If you are cooling your heels after taking the new search engine, Cuil, for a somewhat shaky test drive, then you may be wondering how exactly the world can improve on the Google search model. Maybe the answer is not to replace Google but to augment it.

This is the thinking behind HeyStaks, a web-browser engine plug-in developed by researchers at University College Dublin (UCD) that uses people power to improve your search experience.

You can sort through and share ‘staks’ of your search results with friends and colleagues using the HeyStaks plug-in (hence the name) – a social tool that stacks search information and thus helps you find a needle in … you’ve guessed it.

An example of how this might work, as given by the HeyStaks team, would be to create a common stack called ‘Holiday 2008’. Every time you carry out a Google search relevant to this, you can add it to the common stack.

How your friends benefit is that when they perform the same search for flights or hotels, your previous results will be specially highlighted, leading to shorter, easier, more relevant searches for all concerned.

This could also easily be used for collaborative projects among researchers and college students.

HeyStaks is a UCD spin-out company and one of the co-founders is Professor Barry Smyth,digital chair of computer science within the Department of Computer Science and Informatics at UCD. Through Eircom’s Web Innovation Fund, the spin-out was one of the four firms to receive its share of €100,000 in development money.

The idea behind this fund is not only to give a good technology concept the money to get off the ground but also to push it towards commercialisation and eventually to launch from the Eircom.net platform.

“We are very excited about the potential of HeyStaks.
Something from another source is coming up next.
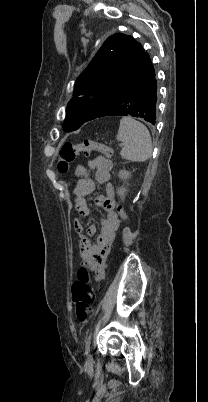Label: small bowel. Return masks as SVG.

It is a unique take on web search that we believe will greatly improve how people mine for information online,” said Dr Maurice Coyle, one of the three co-founders of HeyStaks.

How soon will the public get to test this new plug-in?: “Right now we are moving to an invitation-based beta release of the service,” said HeyStaks co-founder, Peter Briggs.

“Interested parties will find more information on HeyStaks.com in the coming days and weeks and we are very interested in hearing from people who would like to participate in this beta release.”